JAKARTA, AntarNews.net- Badan Gizi Nasional (BGN) resmi menghentikan sementara layanan Program Makan Bergizi Gratis (MBG) selama periode hari libur. Kebijakan tersebut tertuang dalam Surat Edaran Nomor 12 Tahun 2026 tentang Penyesuaian Operasional Satuan Pelayanan Pemenuhan Gizi (SPPG) pada Periode Hari Libur dalam Penyelenggaraan Program Makan Bergizi Gratis (MBG) Tahun Anggaran 2026.
Juru Bicara sekaligus Wakil Kepala BGN, Arumsari, mengatakan kebijakan tersebut diterbitkan sebagai bagian dari upaya optimalisasi tata kelola operasional program, efisiensi penggunaan sumber daya, serta menjaga standar pelayanan MBG di seluruh Indonesia.
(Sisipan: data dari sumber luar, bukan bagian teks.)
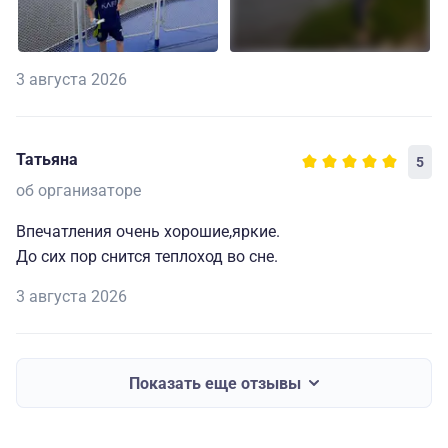
3 августа 2026
Татьяна
5
об организаторе
Впечатления очень хорошие,яркие.
До сих пор снится теплоход во сне.
3 августа 2026
Показать еще отзывы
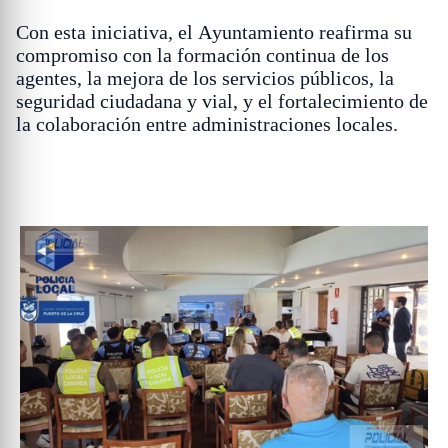
Con esta iniciativa, el Ayuntamiento reafirma su
compromiso con la formación continua de los
agentes, la mejora de los servicios públicos, la
seguridad ciudadana y vial, y el fortalecimiento de
la colaboración entre administraciones locales.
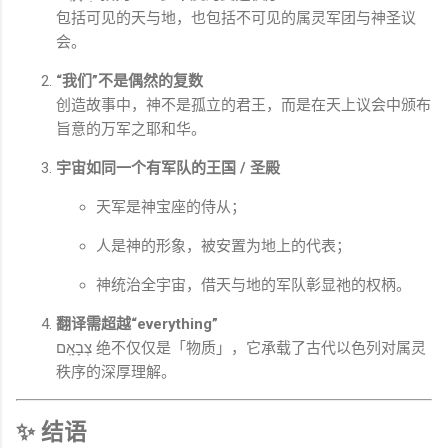
包括可见的天与地，也包括不可见的属灵军团与神圣议
会。
“我们”不是偶然的复数
创造故事中，神不是孤立的君王，而是在天上议会中颁布
旨意的万军之耶和华。
宇宙如同一个有军队的王国 / 圣殿
天军是神宝座的侍从；
人是神的形象，被安置为地上的代表；
神统治全宇宙，借天与地的军队彰显祂的权柄。
翻译需超越“everything”
צְבָאָֽם 绝不仅仅是「物质」，它承载了古代以色列对属灵
秩序的深厚理解。
✨ 结语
“Surat edaran ini diterbitkan dalam rangka optimalisasi tata kelola operasional, efisiensi sumber daya, dan standardisasi Program MBG pada SPPG,” ujar Arum dalam konferensi pers, Kamis, 18/06/2026.
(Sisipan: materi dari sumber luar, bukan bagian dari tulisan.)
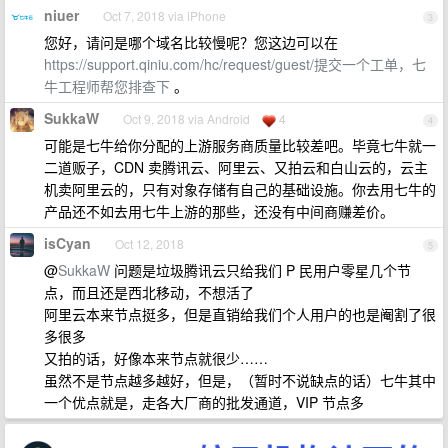
niuer
Oct 7, 2018 via iPhone
3
您好，请问是哪个域名比较慢呢？您这边可以在
https://support.qiniu.com/hc/request/guest/提交一个工单，七
牛工程师帮您排查下
。
SukkaW
Oct 9, 2018 via Android
4
4
可能是七牛给你分配的上游服务商质量比较差吧。毕竟七牛就一
二道贩子，CDN 卖腾讯云、阿里云、又拍云和白山云的，云主
机卖阿里云的，只有对象存储有自己的基础设施。你去用七牛的
产品还不如去用七牛上游的那些，还没有中间商赚差价。
isCyan
Oct 12, 2018
5
@
SukkaW
问题是垃圾腾讯云只给我们 P 民用户零星几个节
点，而且还是西北移动，不想活了
阿里云本来节点挺多，但是直销给我们个人用户的也是阉割了很
多很多
又拍的话，好像本来节点就很少……
虽然不是节点越多越好，但是，（暂时不说缺点的话）七牛其中
一个优点就是，走各大厂商的批发通道，VIP 节点多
Dalam surat edaran tersebut ditegaskan bahwa selama periode hari libur tidak akan dilaksanakan pelayanan MBG bagi seluruh penerima manfaat, baik peserta didik maupun kelompok nonpeserta didik yang termasuk dalam kategori 3B, yakni ibu hamil, ibu menyusui, dan balita.
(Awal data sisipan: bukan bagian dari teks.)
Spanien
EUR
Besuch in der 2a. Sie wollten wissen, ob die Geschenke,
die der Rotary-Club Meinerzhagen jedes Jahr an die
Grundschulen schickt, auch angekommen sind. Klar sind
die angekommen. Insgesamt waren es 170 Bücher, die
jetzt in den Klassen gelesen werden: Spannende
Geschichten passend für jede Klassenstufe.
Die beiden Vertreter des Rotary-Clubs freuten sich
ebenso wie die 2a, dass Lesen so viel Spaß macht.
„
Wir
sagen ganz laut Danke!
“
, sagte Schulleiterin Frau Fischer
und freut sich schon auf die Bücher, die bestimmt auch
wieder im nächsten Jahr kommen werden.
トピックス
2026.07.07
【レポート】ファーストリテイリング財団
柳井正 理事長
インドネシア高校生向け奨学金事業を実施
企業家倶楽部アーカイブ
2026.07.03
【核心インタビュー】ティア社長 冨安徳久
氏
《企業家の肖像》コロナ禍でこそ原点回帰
Kebijakan penghentian sementara layanan berlaku selama masa libur sekolah, hari libur nasional, hari libur keagamaan, hari libur khusus yang ditetapkan pemerintah daerah, serta setiap hari Sabtu dan Minggu.
Meski distribusi makanan bergizi dihentikan sementara, BGN memastikan aspek keamanan dan kesiapan operasional SPPG tetap menjadi prioritas utama.
Seluruh fasilitas dan aset SPPG akan tetap dijaga oleh petugas keamanan yang bertugas secara bergiliran selama 24 jam sesuai jadwal yang telah ditetapkan.
Menurut Arum, langkah tersebut dilakukan untuk memastikan seluruh sarana dan prasarana program tetap terawat dan siap digunakan kembali saat operasional MBG kembali berjalan setelah masa libur berakhir.
Selain penghentian sementara layanan, BGN juga menegaskan bahwa selama periode libur tidak akan diberikan insentif operasional kepada SPPG yang tidak beroperasi.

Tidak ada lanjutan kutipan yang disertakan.